Penembakan terjadi sekitar 20 menit, dalam kampus sudah terdengar info ada nan tertembak. Ada lebih dari 4 orang nan tertembak. Tetapi ada 4 orang nan meninggal, mereka ialah Elang, Hafidin, Hendriawan dan Heri. Para korban dibawa ke Rumah Sakit, tetapi beberapa jam kemudian nyawanya sudah tak tertolong.

Elang nan menjadi salah satu korban nan tertembak wafat dimakamkan pada keesokan harinya, tanggal 13 Mei 1998. Pada tanggal 13 Mei 1998, aksi pun banyak bermunculan. Para mahasiswa dan awak media pun banyak mengumpulkan bukti pasca aksi. Termasuk ceceran darah dan sisa-sisa selongsongan peluru. Ternyata banyak muntahan peluru tersebut merupakan peluru tajam, bukan peluru karet.
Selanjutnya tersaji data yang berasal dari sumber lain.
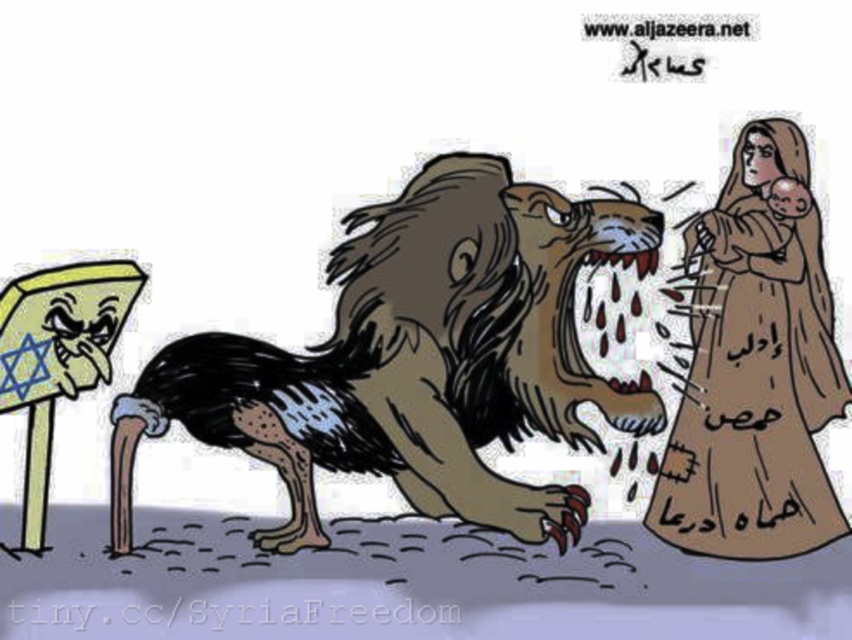 Question: Which object appears closest to the camera in this image?

Choices:
 (A) brown furry lion at center
 (B) brown fabric person at right

Answer: (B)

Question: Estimate the real-world distances between objects in this image. Which object is closer to the yellow paper sign at left?

Choices:
 (A) brown fabric person at right
 (B) brown furry lion at center

Answer: (B)

Question: Among these points, which one is farthest from the camera?

Choices:
 (A) (456, 500)
 (B) (746, 243)

Answer: (A)

Question: Can you confirm if brown furry lion at center is wider than brown fabric person at right?

Choices:
 (A) no
 (B) yes

Answer: (B)

Question: Considering the relative positions of brown furry lion at center and brown fabric person at right in the image provided, where is brown furry lion at center located with respect to brown fabric person at right?

Choices:
 (A) above
 (B) below

Answer: (B)

Question: Can you confirm if brown furry lion at center is positioned to the right of brown fabric person at right?

Choices:
 (A) yes
 (B) no

Answer: (B) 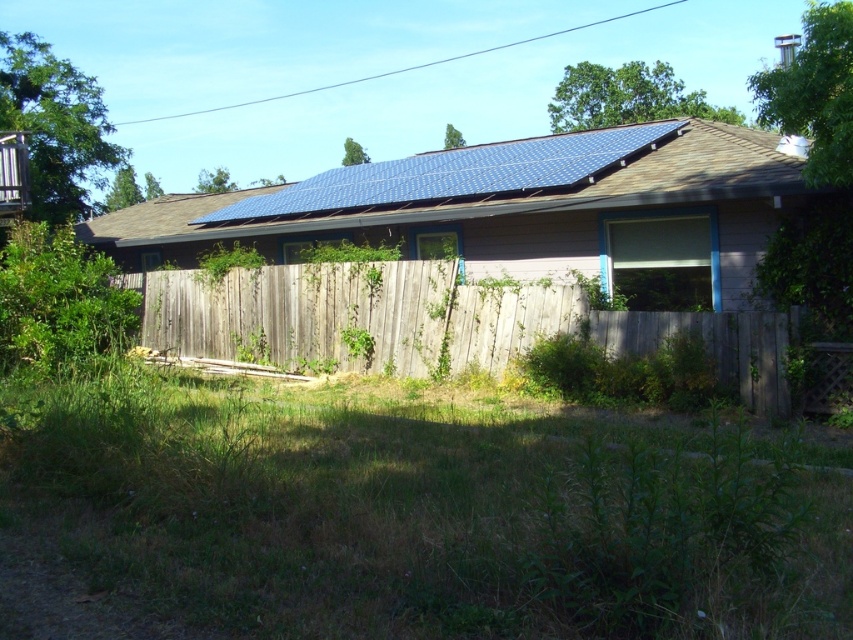 You are standing in the backyard and want to install a new solar panel. The existing blue solar panel at upper center is located at coordinates point 0.327, 0.604. Can you place a new solar panel at point 0.327, 0.604?

The blue solar panel at upper center is already positioned at point (x=514, y=209), so you cannot place a new solar panel there as it is already occupied.

You are a drone operator trying to capture a photo of the blue solar panel at upper center and the weathered wood fence at center. From your current position, which object is closer to you?

The blue solar panel at upper center is closer to you than the weathered wood fence at center because the fence is positioned behind the solar panel. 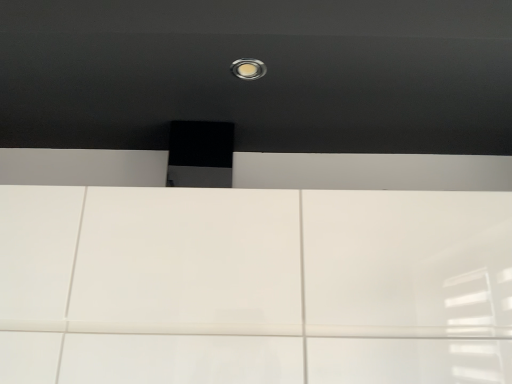 Describe the element at coordinates (248, 69) in the screenshot. The width and height of the screenshot is (512, 384). I see `matte silver droplight at upper center` at that location.

What is the approximate height of matte silver droplight at upper center?

0.52 inches.

In order to click on matte silver droplight at upper center in this screenshot , I will do `click(248, 69)`.

Image resolution: width=512 pixels, height=384 pixels. I want to click on matte silver droplight at upper center, so click(248, 69). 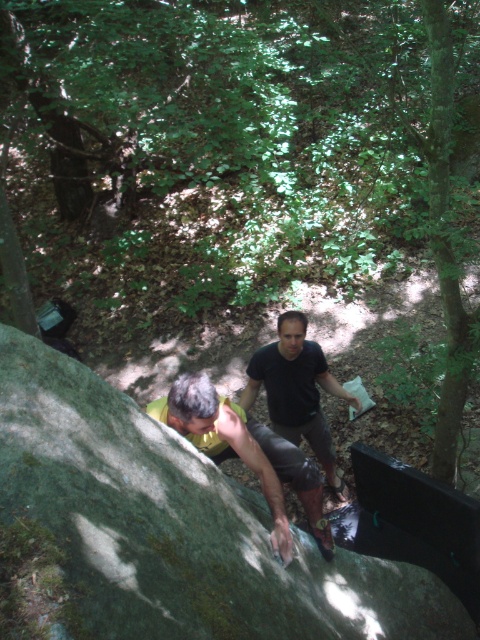 Question: Is green mossy rock at lower left wider than black matte shirt at center?

Choices:
 (A) yes
 (B) no

Answer: (B)

Question: Can you confirm if green mossy rock at center is bigger than black matte shirt at center?

Choices:
 (A) yes
 (B) no

Answer: (A)

Question: Which point is farther to the camera?

Choices:
 (A) (276, 512)
 (B) (292, 419)
 (C) (165, 432)

Answer: (B)

Question: Which point is closer to the camera?

Choices:
 (A) (304, 392)
 (B) (160, 413)
 (C) (238, 628)

Answer: (C)

Question: Among these objects, which one is farthest from the camera?

Choices:
 (A) green mossy rock at center
 (B) black matte shirt at center
 (C) green mossy rock at lower left

Answer: (B)

Question: From the image, what is the correct spatial relationship of green mossy rock at lower left in relation to black matte shirt at center?

Choices:
 (A) below
 (B) above

Answer: (A) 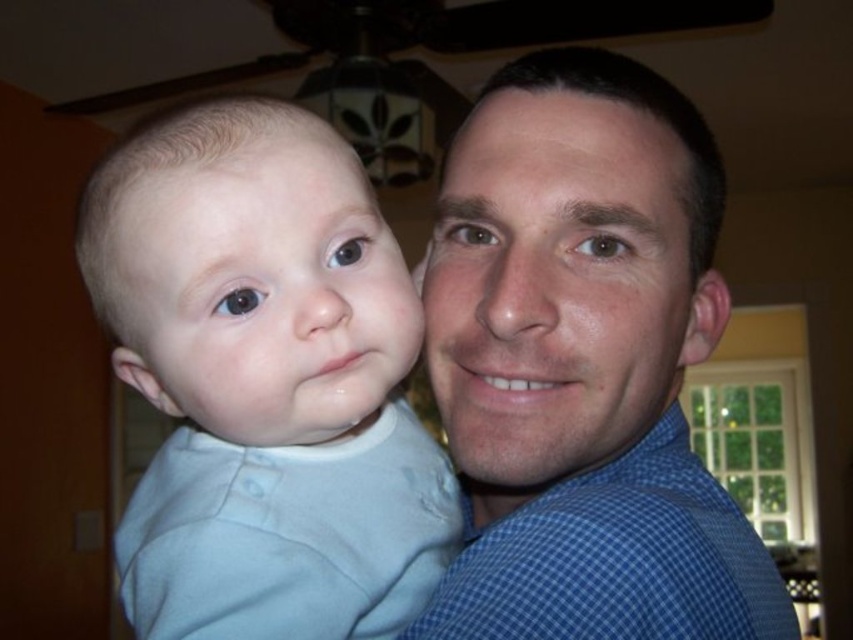 Between point (314, 275) and point (471, 556), which one is positioned in front?

Point (314, 275) is in front.

Can you confirm if light blue fabric baby at center is taller than blue checkered shirt at right?

Yes.

Is point (271, 476) behind point (461, 550)?

No.

This screenshot has width=853, height=640. Identify the location of light blue fabric baby at center. (264, 381).

Which of these two, blue checkered shirt at center or smooth skin baby at left, stands taller?

blue checkered shirt at center is taller.

The image size is (853, 640). In order to click on blue checkered shirt at center in this screenshot , I will do `click(584, 364)`.

The image size is (853, 640). I want to click on blue checkered shirt at center, so click(x=584, y=364).

Does smooth blue shirt at right appear over smooth skin baby at left?

Yes, smooth blue shirt at right is above smooth skin baby at left.

The height and width of the screenshot is (640, 853). I want to click on smooth blue shirt at right, so click(556, 285). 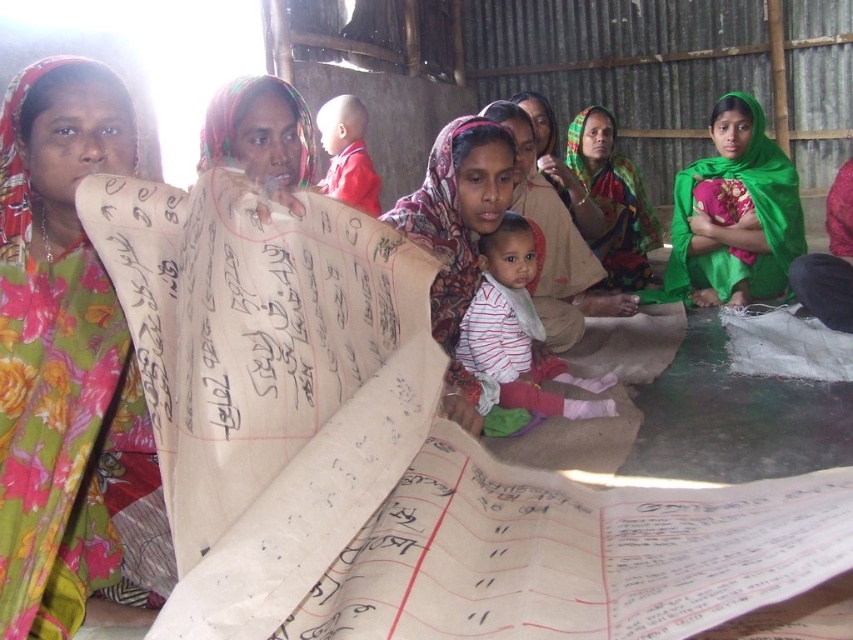 Based on the photo, which is more to the right, floral fabric scarf at upper left or striped fabric baby at center?

striped fabric baby at center

Which of these two, floral fabric scarf at upper left or striped fabric baby at center, stands taller?

Standing taller between the two is floral fabric scarf at upper left.

The width and height of the screenshot is (853, 640). Describe the element at coordinates (61, 353) in the screenshot. I see `floral fabric scarf at upper left` at that location.

This screenshot has height=640, width=853. What are the coordinates of `floral fabric scarf at upper left` in the screenshot? It's located at (61, 353).

Does beige paper scroll at center have a smaller size compared to multicolored fabric at center?

Indeed, beige paper scroll at center has a smaller size compared to multicolored fabric at center.

Identify the location of beige paper scroll at center. (392, 454).

Who is lower down, striped fabric baby at center or matte pink scarf at center?

striped fabric baby at center

Is striped fabric baby at center to the right of matte pink scarf at center from the viewer's perspective?

Yes, striped fabric baby at center is to the right of matte pink scarf at center.

The height and width of the screenshot is (640, 853). In order to click on striped fabric baby at center in this screenshot , I will do `click(517, 332)`. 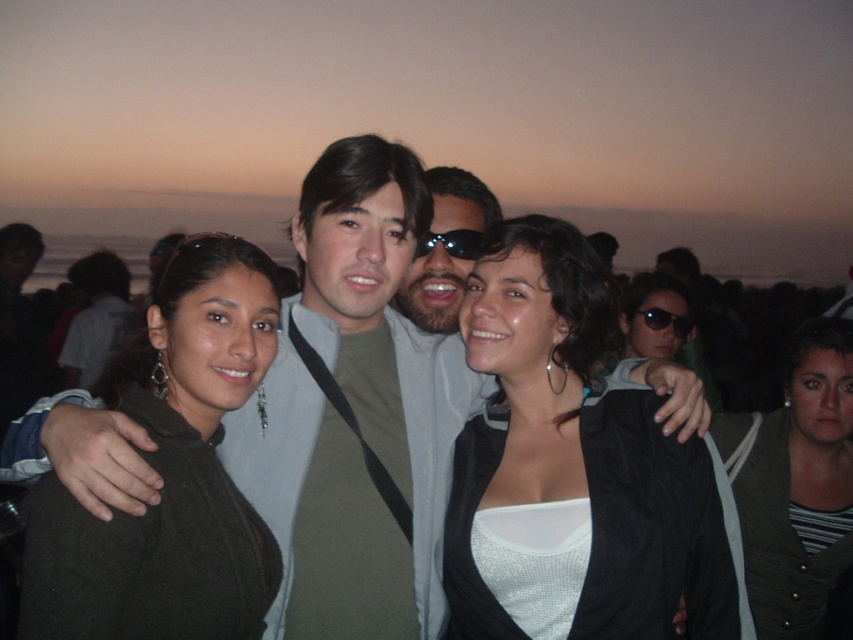 You are a GUI agent. You are given a task and a screenshot of the screen. Output one action in this format:
    pyautogui.click(x=<x>, y=<y>)
    Task: Click on the matte green sweater at center
    This screenshot has height=640, width=853.
    Given the screenshot: What is the action you would take?
    pyautogui.click(x=357, y=410)

Is matte green sweater at center positioned in front of striped fabric shirt at center?

Yes, matte green sweater at center is in front of striped fabric shirt at center.

Does point (383, 401) come behind point (834, 516)?

No, (383, 401) is in front of (834, 516).

Locate an element on the screen. The height and width of the screenshot is (640, 853). matte green sweater at center is located at coordinates pyautogui.click(x=357, y=410).

Does white matte jacket at center have a lesser width compared to matte green shirt at center?

No.

Find the location of a particular element. The image size is (853, 640). white matte jacket at center is located at coordinates (577, 454).

Between matte black goggles at center and black plastic sunglasses at center, which one is positioned higher?

matte black goggles at center

Between matte black goggles at center and black plastic sunglasses at center, which one appears on the right side from the viewer's perspective?

black plastic sunglasses at center

Does point (459, 246) come in front of point (680, 333)?

Yes.

Identify the location of matte black goggles at center. This screenshot has height=640, width=853. (451, 243). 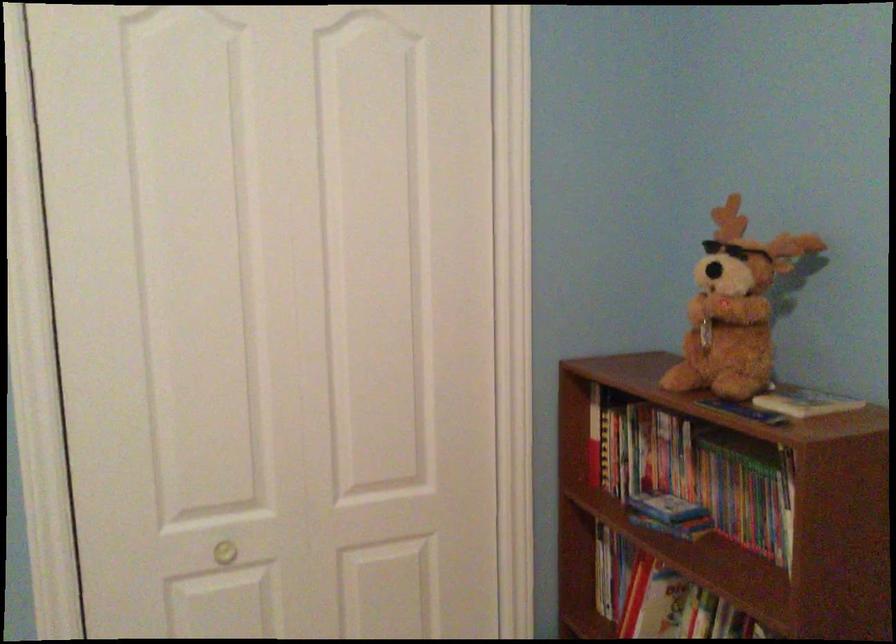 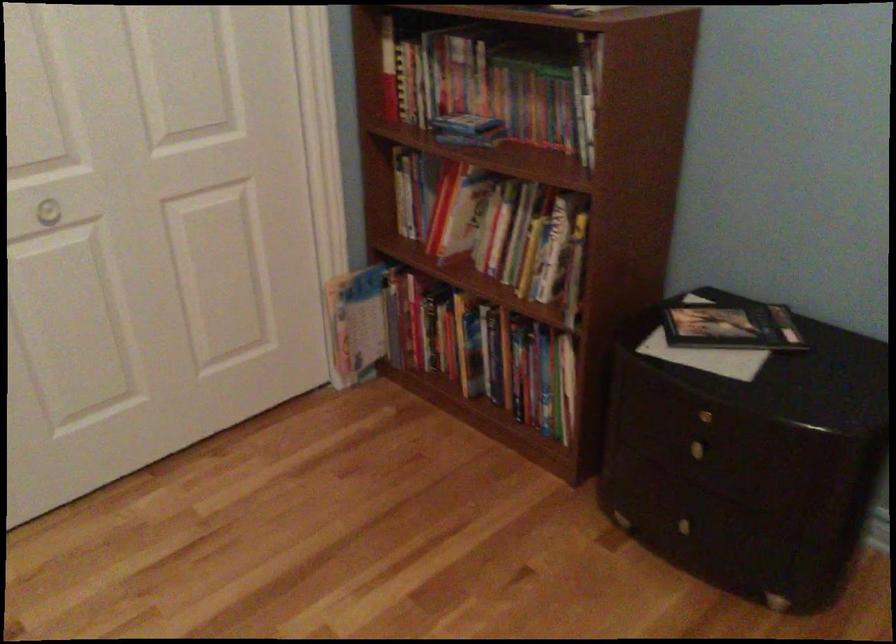 The point at (756,498) is marked in the first image. Where is the corresponding point in the second image?

(545, 102) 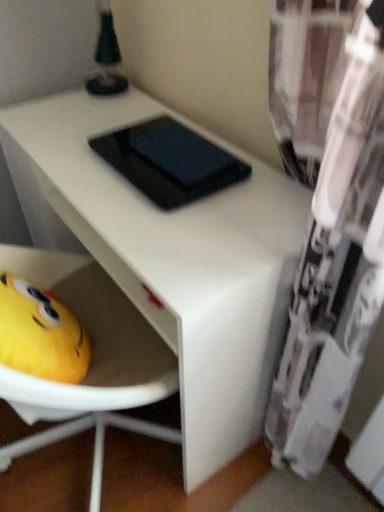 Question: Considering the relative positions of white matte table at center and black matte pad at center in the image provided, is white matte table at center to the left of black matte pad at center from the viewer's perspective?

Choices:
 (A) no
 (B) yes

Answer: (B)

Question: From a real-world perspective, is white matte table at center beneath black matte pad at center?

Choices:
 (A) yes
 (B) no

Answer: (A)

Question: Is black matte pad at center located within white matte table at center?

Choices:
 (A) no
 (B) yes

Answer: (A)

Question: Would you say white matte table at center is outside black matte pad at center?

Choices:
 (A) yes
 (B) no

Answer: (A)

Question: Can you confirm if white matte table at center is wider than black matte pad at center?

Choices:
 (A) yes
 (B) no

Answer: (A)

Question: Does white matte table at center lie behind black matte pad at center?

Choices:
 (A) yes
 (B) no

Answer: (B)

Question: From a real-world perspective, is black matte pad at center over white matte table at center?

Choices:
 (A) yes
 (B) no

Answer: (A)

Question: From the image's perspective, does black matte pad at center appear lower than white matte table at center?

Choices:
 (A) no
 (B) yes

Answer: (A)

Question: Is the surface of black matte pad at center in direct contact with white matte table at center?

Choices:
 (A) no
 (B) yes

Answer: (A)

Question: Does black matte pad at center have a lesser width compared to white matte table at center?

Choices:
 (A) no
 (B) yes

Answer: (B)

Question: Can you confirm if black matte pad at center is positioned to the right of white matte table at center?

Choices:
 (A) yes
 (B) no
Ini merupakan pelanggaran HAM Indonesia nan cukup berat. Karena penyerangan dilakukan oleh militer kepada warga sipil hingga menghabisi nyawa. Walaupun kasus ini telah diselesaikan di taraf Pengadilan Militer, namun hanya pelaku lapangan saja nan menerima hukuman berupa hukuman. Beberapa petinggi macam Wiranto tidak hanya lolos dari hukuman, tetapi pernah mencalonkan diri buat menjadi presiden di era reformasi. Bahkan di tahun 2014 nanti, Wiranto pun masih bernafsu buat mencalonkan diri kembali menjadi Presiden melalui partai Hanura nan dibentuknya.

Pelanggaran HAM Indonesia nan berkaitan dengan penurunan presiden tidak hanya terjadi di peralihan orde baru ke orde reformasi. Beberapa dasa warsa sebelumnya, peralihan antara orde lama ke orde baru pun banyak terjadi pelanggaran HAM, hingga akhirnya Soeharto dapat naik menjadi presiden.

Bahkan selama pemerintahannya di orde baru, Soeharto banyak melakukan pembantaian pada orang-orang nan dituduh PKI. Masyarakat pun dicekam rasa ketakutan jika sampai disebut sebagai antek PKI atau terlibat kegiatan nan dilangsungkan oleh PKI .

Pada orde reformasi, pembantaian lebih banyak dilakukan oleh organisasi massa keagaamaan nan bernama Front Pembela Islam. Mereka bebas melakukan penyerangan pada kelompok eksklusif dengan tuduhan sesat atau melakukan perbuatan maksiat.